Islamic Treasures in H-Town
Fighting fanatics with art: Kuwaiti princess shares Islamic treasures with Houston — and the world
Can art change minds and lives? If that art is shared with the world, perhaps it can.
This seems to be the belief and life goal of Sheikha Hussah Sabah al-Salem al-Sabah, a Kuwaiti princess and director general and co-founder of the cultural organization, Dar al-Athar al-Islamiyyah (DAI), which holds one of the world’s largest private collections of Islamic art, now on permanent loan to the State of Kuwait.
For the next year, Houston becomes a part of that sharing as the Museum of Fine Arts and DAI continue a momentous collaboration with the new exhibition Arts of Islamic Lands: Selections from The al-Sabah Collection, Kuwait.
“It has become our responsibility to show the world that this is not the Islam that we belong to."
It goes on view, if not alongside, very near two new galleries that highlight the museum's own collection of Islamic art.
I recently had the chance to speak with Sheikha Hussah, who was in town primarily for the opening of the exhibition. (She made sure to schedule a visit with her very good friend President George H. W. Bush while she was here.) The elegant Sheikha spoke softly, yet passionatly about how art, in general, can be a force to educate and bring people together and how she hopes these pieces from the al-Sabah Collection, specifically, may do their part in helping us come to a better understanding of the real Islam.
“What is happening in our world with the atrocities committed by these fanatics have destroyed the image of Islam in the West,” she conceded despairingly, but all the more resolute. “It has become our responsibility to show the world that this is not the Islam that we belong to. This is their interpretation and these are fanatics. They are criminals. And this is not the real Islam,” she declared.
The Beginnings of a Collection
Though the al-Sabah Collection holds over 20,000 pieces of art, some 250 of which are on view at the MFAH, Sheikha Hussah does not consider herself a scholar or even a collector. In the beginning she left the collecting to her husband, Sheikh Nasser Sabah al-Ahmed al-Sabah, who started with one 14th century enameled glass bottle. The Sheikha reminisced, rather fondly it appeared to me, that her husband would describe that bottle “as a man would describe a beautiful woman.”
This one work of art grew to a collection of hundreds over the years, and Sheikha Hussah described their private accumulation almost as if a fine layer of art spread across every surface of her home.
“I am neither scholar nor a collector,” she reaffirmed, “but I have been entrusted with the collection.

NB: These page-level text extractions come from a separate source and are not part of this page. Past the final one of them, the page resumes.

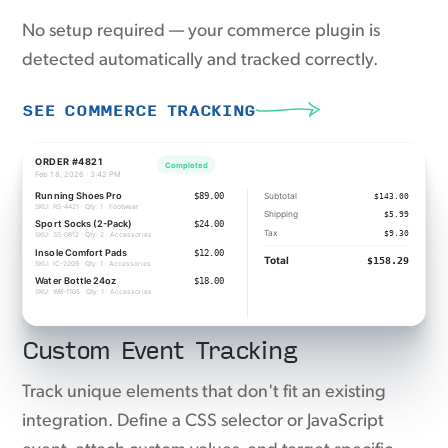
No setup required — your commerce plugin is
detected automatically and tracked correctly.
SEE COMMERCE TRACKING
Custom Event Tracking
Track unique elements that don't fit an existing
integration. Define a CSS selector or JavaScript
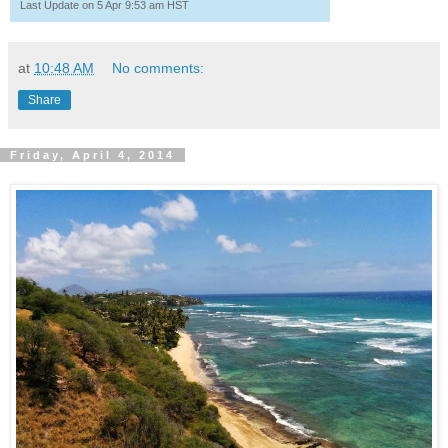
Last Update on 5 Apr 9:53 am HST
at
10:48 AM
No comments:
Share
Friday, April 4, 2014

I have taken this responsibility."
And so something had to change.
“We decided they were not to be housed in a private home, and they are not the subject of after dinner conversation. They ought to be treated respectfully and be put in a place where they could be studied, enjoyed and shared by people. We shouldn’t keep them for ourselves. That’s how the idea of the museum started.”

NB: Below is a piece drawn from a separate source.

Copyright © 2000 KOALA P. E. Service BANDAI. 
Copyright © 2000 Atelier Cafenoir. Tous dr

Ironically, but perhaps appropriately, she now talks of her relationship with the collection as if it were another one of her children.
“I am neither scholar nor a collector,” she reaffirmed, “but I have been entrusted with the collection. I have taken this responsibility. It’s like rearing a child. You take care of the child. You want to educate and you want people to appreciate what this offspring is contributing to the society.”
From time to time she has also seen fit to send that “offspring” out into the world to do good, but never to the extent of this MFAH exhibition.
Stories Told by Art
Arts of Islamic Lands spans from the 8th to 18th century and contains objects from the Iberian Peninsula, North Africa, the Middle East, Turkey, India and Central Asia.
Though these pieces of metal work, textiles, jewelry and ceramics have sometimes been shown in other traveling exhibitions, the guest curator for Arts of Islamic Lands, Giovanni Curatola, told me during an early walk-through of the galleries that there has never been this comprehensive of an exhibition outside of Kuwait.
While each artwork held its own beauty, they also, individually and taken together, tell a story of a civilization and the single human lives that make up any civilization.
During our talk, Sheikha Hussah stressed the idea of art as an educator that has the power to spread enlightenment. I found I began to see what she meant looking at the pieces in the exhibition. While each artwork from an Egyptian Mosque Lamp to the Indian Bird Pendant, a chess set and even centuries old scientific instruments held its own beauty, they also, individually and taken together, tell a story of a civilization and the single human lives that make up any civilization.
“When objects are put together for the first time and juxtaposed to each other, suddenly new meaning emerges,” the Sheikha believes and included in her assessment the MFAH’s new dedicated Islamic Arts galleries, curated by Aimée E. Froom, the newly appointed curator of Arts of the Islamic World.
“There’s a conversation between objects that we didn’t know about,” Sheikha Hussah says. “If we allow ourselves to hear their voices they can tell us many stories, but we have to listen.”
And now until Jan. 30, 2016, Houstonians will have the chance to hear that remarkable millennial old conversation.